Warden-UK wrote:Is there a situation wherein individuals wearing certain armours cannot be hurt by certain types of weapons, ever?
Absolutely. But that is far more of a matter of Defense and the Ability rating used to attack than it is of Armor Rating and weapon damage.
If you cannot get enough degrees of success to multiply the base damage of your weapon to a high enough total to overcome an opponent's armor, you are incapable of hurting him, yes. There is a reason there are figures in Westeros that no one in their right mind would think of attacking one-on-one.
Warden-UK wrote:And is it the case that platemail loses its effectiveness the higher it goes?
Sorry, I'm not sure what you're asking. "the higher it goes"...what is the "it" you're referring to here?
The rules in Song of Ice and Fire Roleplaying do a pretty fair job of reflecting situations in which superior opponents, with superior weaponry are nigh-unkillable against lesser individual opponents. Jaime Lannister, the Mountain, the Red Viper of Dorne, Barristan Selmy and similar men of renown for their fighting prowess are rightly feared.
That said, they also reflect fairly well the situations in which these men might be still overcome: where mobs or armies are concerned.

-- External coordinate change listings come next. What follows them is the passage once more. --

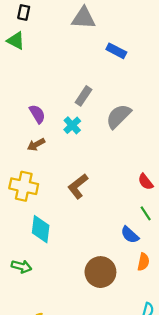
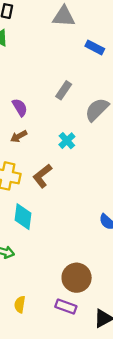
cyan cross: (72, 125) -> (67, 141), moved
brown L-shape: (78, 186) -> (42, 176), moved
brown circle: (100, 272) -> (77, 278), moved

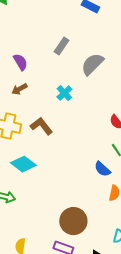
brown L-shape: (42, 176) -> (41, 126), turned 90
cyan diamond: (23, 217) -> (23, 164), turned -60

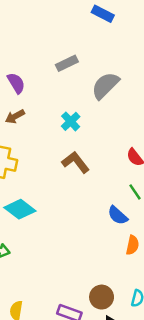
gray rectangle: (61, 46) -> (67, 63), turned 30
brown L-shape: (41, 126) -> (76, 162), moved
brown circle: (73, 221) -> (102, 297), moved, size x0.7

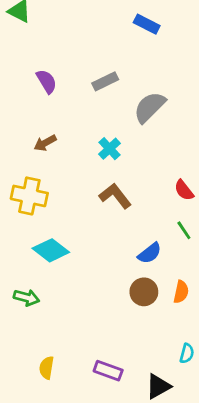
purple semicircle: (16, 83) -> (47, 81), moved
blue semicircle: (118, 215) -> (150, 253), moved, turned -80
brown circle: (102, 297) -> (144, 292), moved

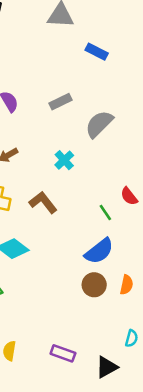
brown L-shape: (115, 196) -> (43, 202), moved
green line: (184, 230) -> (105, 212), moved
blue semicircle: (150, 253) -> (99, 251), size x1.4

The Assist rules reflect the kind of increased chance of getting hurt even the best of these warriors stand. Even average fighters with no real training (Fighting 2) offer a +1 to Fighting tests if they're helping someone else. This can make the difference between such individuals being untouchable, and them taking a bit of damage every turn.
Additionally, there are other Combat Actions that benefit a weaker opponent. Grappling an enemy with the Pin
action is extremely useful, especially when fighting in a group. If one or two of the group Pin an enemy, everyone else gains a +1D to their Fighting tests and the opponent must subtract his Agility from his Combat Defense. So, some of the group dogpile him, and everyone else gets in some stabs with a suddenly much better chance of hurting him.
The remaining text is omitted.